Profiles in Courage: Marie Yovanovitch

Marie Yovanovitch taking her oath before testifying to the House impeachment committee.

Marie Yovanovitch taking her oath before testifying to the House impeachment committee.

Marie Yovanovitch: “I have seen dictatorships around the world, where blind obedience is the norm and truth-tellers are threatened with punishment or death. We must not allow the United States to become a country where standing up to our government is a dangerous act.”

Marie Yovanovitch worked for the State Department for 34 years, ending her career as U.S. ambassador to Ukraine.

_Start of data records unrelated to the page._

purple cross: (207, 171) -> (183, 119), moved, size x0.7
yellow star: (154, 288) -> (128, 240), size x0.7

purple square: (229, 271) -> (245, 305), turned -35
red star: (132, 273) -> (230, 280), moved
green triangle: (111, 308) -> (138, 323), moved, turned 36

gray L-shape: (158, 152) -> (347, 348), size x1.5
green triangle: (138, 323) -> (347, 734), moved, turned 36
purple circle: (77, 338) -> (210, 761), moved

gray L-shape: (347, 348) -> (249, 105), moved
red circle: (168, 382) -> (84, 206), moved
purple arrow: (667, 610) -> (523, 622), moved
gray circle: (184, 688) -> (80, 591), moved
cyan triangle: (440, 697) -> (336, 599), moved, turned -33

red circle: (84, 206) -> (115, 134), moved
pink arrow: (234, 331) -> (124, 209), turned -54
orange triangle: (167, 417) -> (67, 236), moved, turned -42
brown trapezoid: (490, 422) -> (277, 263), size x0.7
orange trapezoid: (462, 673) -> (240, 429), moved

She refused to go along with the Trump administration’s efforts to pressure Ukraine into becoming an arm of the Trump re-election smear campaign, so she was forced out of her post. Then she refused to be silenced, instead testifying under oath in the House impeachment hearings. She showed the highest kind of courage in refusing to give in to intense, high-level political pressure.

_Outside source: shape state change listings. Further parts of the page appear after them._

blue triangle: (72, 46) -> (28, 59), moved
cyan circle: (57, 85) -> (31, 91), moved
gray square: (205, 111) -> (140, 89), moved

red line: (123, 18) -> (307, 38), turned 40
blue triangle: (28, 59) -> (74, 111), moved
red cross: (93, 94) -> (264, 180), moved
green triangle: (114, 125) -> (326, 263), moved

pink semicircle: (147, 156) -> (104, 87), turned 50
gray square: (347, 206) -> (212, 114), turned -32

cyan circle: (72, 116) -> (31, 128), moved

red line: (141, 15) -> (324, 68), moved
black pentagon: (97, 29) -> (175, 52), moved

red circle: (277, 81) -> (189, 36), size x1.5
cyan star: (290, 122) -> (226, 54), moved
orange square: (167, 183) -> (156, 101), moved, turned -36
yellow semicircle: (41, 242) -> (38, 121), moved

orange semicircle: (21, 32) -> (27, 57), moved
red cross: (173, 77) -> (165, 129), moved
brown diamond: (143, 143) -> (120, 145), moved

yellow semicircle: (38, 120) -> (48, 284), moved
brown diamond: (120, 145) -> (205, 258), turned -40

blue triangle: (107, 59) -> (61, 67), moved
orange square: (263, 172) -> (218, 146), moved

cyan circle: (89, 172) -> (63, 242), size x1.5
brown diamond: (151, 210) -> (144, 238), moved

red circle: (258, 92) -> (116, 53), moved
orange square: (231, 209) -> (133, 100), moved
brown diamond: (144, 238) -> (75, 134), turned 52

As a career State Department officer, Yovanovitch worked under both Republican and Democratic presidents. Career diplomats, unlike political appointees, do not owe allegiance to party or president. Yovanovitch showed that her highest allegiance is to the country she served for 34 years: our country.

Now that she is a private citizen, she has written about her actions and convictions in a recent Washington Post op/ed:

“It was an honor for me to represent the United States abroad because, like many immigrants, I have a keen understanding of what our country represents. In a leap of optimism and faith, my parents made their way from the wreckage of post-World War II Europe to America, knowing in their hearts that this country would give me a better life. They rested their hope, not in the possibility of prosperity, but in a strong democracy: a country with resilient institutions, a government that sought to advance the interests of its people, and a society in which freedom was cherished and dissent protected. These are treasures that must be carefully guarded by all who call themselves Americans.

“When civil servants in the current administration saw senior officials taking actions they considered deeply wrong in regard to the nation of Ukraine, they refused to take part. When Congress asked us to testify about those activities, my colleagues and I did not hesitate, even in the face of administration efforts to silence us.

“We did this because it is the American way to speak up about wrongdoing. I have seen dictatorships around the world, where blind obedience is the norm and truth-tellers are threatened with punishment or death. We must not allow the United States to become a country where standing up to our government is a dangerous act.”

We owe Marie Yovanovitch and our country the courage to weigh information and face painful truths and form our own opinions and convictions. In a time of national crisis, we are called to refuse blind obedience and defend democracy.